In A Christmas Carol, which is a piece of propaganda, if ever a literary work was, Dickens urges the public: don’t be like Scrooge, be like me, instead!

I think most of us would rather not be like either one of them. There is, after all, a middle ground.

George C. Scott as Scrooge

The genius of George C. Scott’s portrayal of Ebenezer Scrooge is that he plays him as nobly as it is possible to do, within a script that is remarkably close to the original. I have seen simpering Scrooges and cowardly Scrooges, but George C. Scott’s Scrooge is a strong, brave, virtuous man, beset by the ghosts that all of us must face sooner or later. Does he have secret sorrows? Sure. Does he have regrets? Of course. Now that he is no longer young, does he maybe fear the cold, yawning grave that will swallow us all? Definitely. But he’s not spineless, and he isn’t evil. If you’re going to watch some version of A Christmas Carol this holiday season, I strongly recommend this one.

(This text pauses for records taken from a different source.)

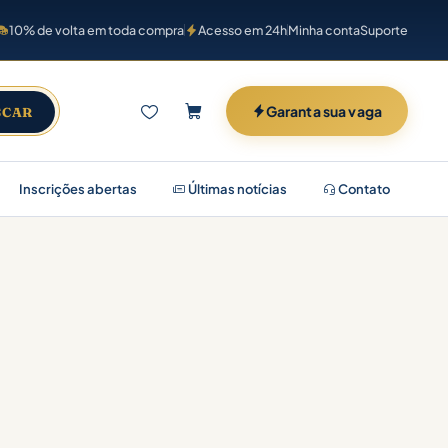
10% de volta em toda compra
Acesso em 24h
Minha conta
Suporte
Garanta sua vaga
SCAR
Inscrições abertas
Últimas notícias
Contato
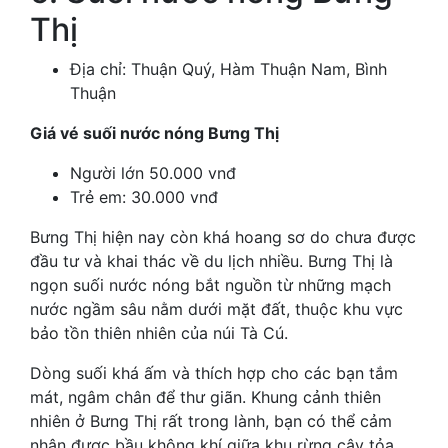
Thị
Địa chỉ: Thuận Quý, Hàm Thuận Nam, Bình
Thuận
Giá vé suối nước nóng Bưng Thị
Người lớn 50.000 vnđ
Trẻ em: 30.000 vnđ
Bưng Thị hiện nay còn khá hoang sơ do chưa được
đầu tư và khai thác về du lịch nhiều. Bưng Thị là
ngọn suối nước nóng bắt nguồn từ những mạch
nước ngầm sâu nằm dưới mặt đất, thuộc khu vực
bảo tồn thiên nhiên của núi Tà Cú.
Dòng suối khá ấm và thích hợp cho các bạn tắm
mát, ngâm chân để thư giãn. Khung cảnh thiên
nhiên ở Bưng Thị rất trong lành, bạn có thể cảm
nhận được bầu không khí giữa khu rừng cây tỏa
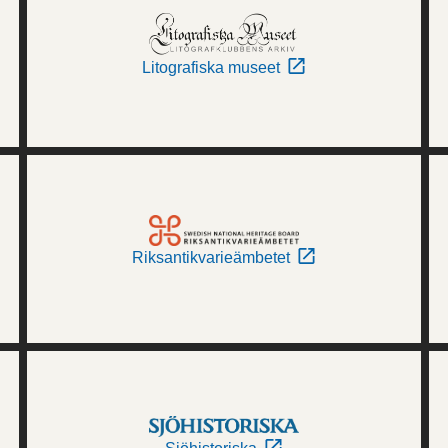
Litografiska museet
Riksantikvarieämbetet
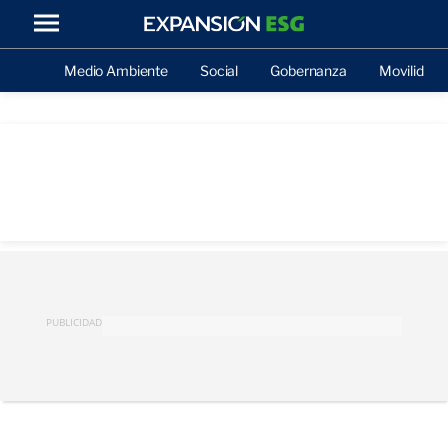
Medio Ambiente
Social
Gobernanza
Movilidad
PUBLICIDAD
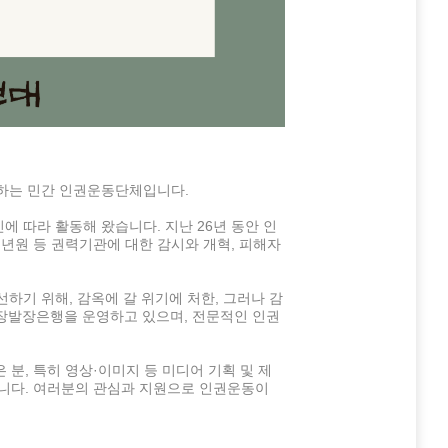
하는 민간 인권운동단체입니다.
신에 따라 활동해 왔습니다. 지난 26년 동안 인
소년원 등 권력기관에 대한 감시와 개혁, 피해자
하기 위해, 감옥에 갈 위기에 처한, 그러나 감
 장발장은행을 운영하고 있으며, 전문적인 인권
 분, 특히 영상·이미지 등 미디어 기획 및 제
십니다. 여러분의 관심과 지원으로 인권운동이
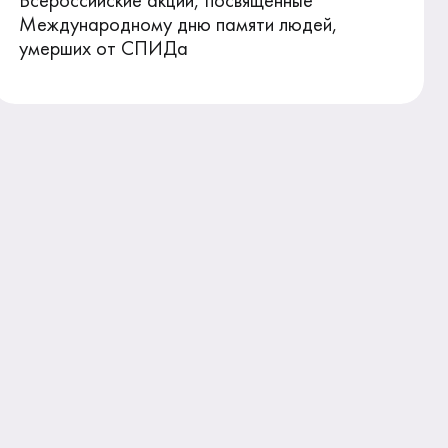
Всероссийские акции, посвященные
Международному дню памяти людей,
умерших от СПИДа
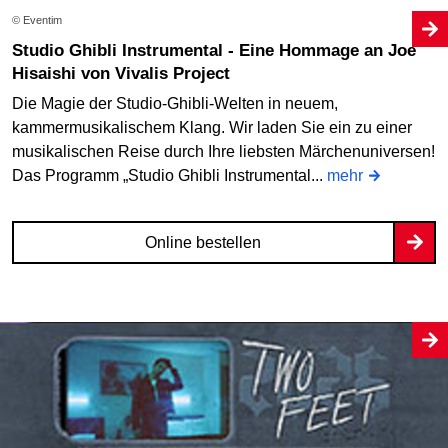
© Eventim
Studio Ghibli Instrumental - Eine Hommage an Joe
Hisaishi von Vivalis Project
Die Magie der Studio-Ghibli-Welten in neuem,
kammermusikalischem Klang. Wir laden Sie ein zu einer
musikalischen Reise durch Ihre liebsten Märchenuniversen!
Das Programm „Studio Ghibli Instrumental...
mehr
Online bestellen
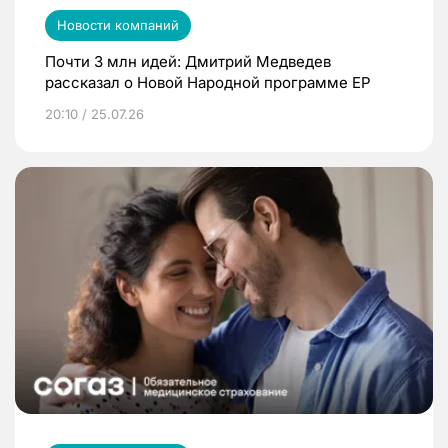
Новости компаний
Почти 3 млн идей: Дмитрий Медведев
рассказал о Новой Народной программе ЕР
20:10 / 25.07.26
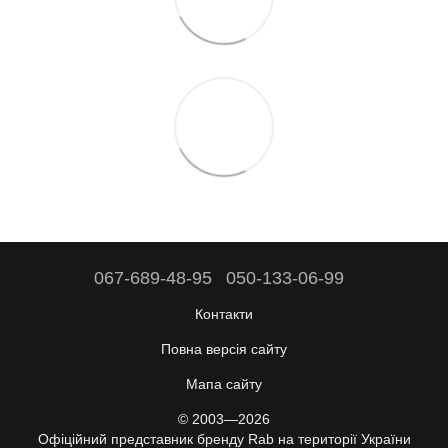
067-689-48-95
050-133-06-99
Контакти
Повна версія сайту
Мапа сайту
© 2003—2026
Офіційний представник бренду Rab на території України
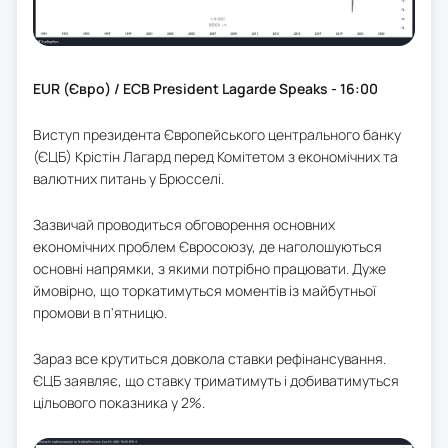
EUR (Євро) / ECB President Lagarde Speaks - 16:00
Виступ президента Європейського центрального банку
(ЄЦБ) Крістін Лагард перед Комітетом з економічних та
валютних питань у Брюсселі.
Зазвичай проводиться обговорення основних
економічних проблем Євросоюзу, де наголошуються
основні напрямки, з якими потрібно працювати. Дуже
ймовірно, що торкатимуться моментів із майбутньої
промови в п'ятницю.
Зараз все крутиться довкола ставки рефінансування.
ЄЦБ заявляє, що ставку триматимуть і добиватимуться
цільового показника у 2%.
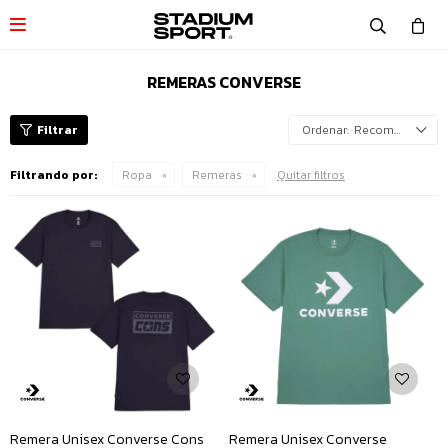

REMERAS CONVERSE
Recomendados
Filtrando por:
Ropa
Remeras
Quitar filtros
Remera Unisex Converse Cons
Remera Unisex Converse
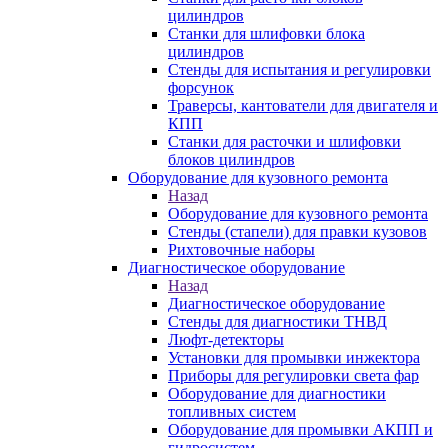
цилиндров
Станки для шлифовки блока
цилиндров
Стенды для испытания и регулировки
форсунок
Траверсы, кантователи для двигателя и
КПП
Станки для расточки и шлифовки
блоков цилиндров
Оборудование для кузовного ремонта
Назад
Оборудование для кузовного ремонта
Стенды (стапели) для правки кузовов
Рихтовочные наборы
Диагностическое оборудование
Назад
Диагностическое оборудование
Стенды для диагностики ТНВД
Люфт-детекторы
Установки для промывки инжектора
Приборы для регулировки света фар
Оборудование для диагностики
топливных систем
Оборудование для промывки АКПП и
гидросистем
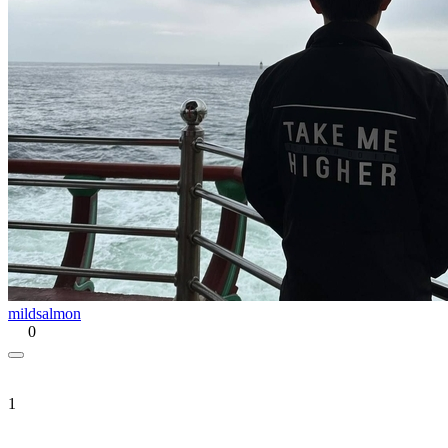
mildsalmon
0
1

The movie came out in 1984, and has been playing on television for ages. Up until recently, this 1984 film classic was not available for purchase on videocassette or DVD, because George C. Scott held the copyright in his iron fist, and Scrooge-like would not let it go. But he died in 1999, and now you can buy a copy at Wal*Mart or on Amazon.

Our Personal Appraisal

I didn’t expect to like the movie as much as I did, but George C. Scott made a truly attractive, heroic figure of a Scrooge. He seemed so nice, that I could almost imagine being friends with him, and sitting in his dimly lit, unheated, inhospitable house, sharing a bowl of gruel and discussing the welfare state.

My daughter appreciated the movie more than I thought she would. She kept jeering at the ghosts throughout the viewing, asking why they didn’t just come in through the front door, like decent people. She also remarked early on, during the “bah humbug” sequences: “He’s just like grandma. She doesn’t like Christmas, either.” (And this is high praise for my mother, not a put down, by the way.)

The George C. Scott Scrooge obviously had Sword’s sympathy. The next evening, we watched the cartoon version. In the cartoon, Scrooge was portrayed as a mean, openly malevolent person who foreclosed on mortgages just for the pleasure of putting people out on the street, went out of his way to send the poor to debtor’s prison, and who spitefully threw things at Tiny Tim to make him sick.

Sword exclaimed: “Scrooge would never do that!” She had decided that George C. Scott was the real Scrooge, and she wasn’t buying the cartoon version at all. “Let’s not watch this,” she said. And so we turned it off.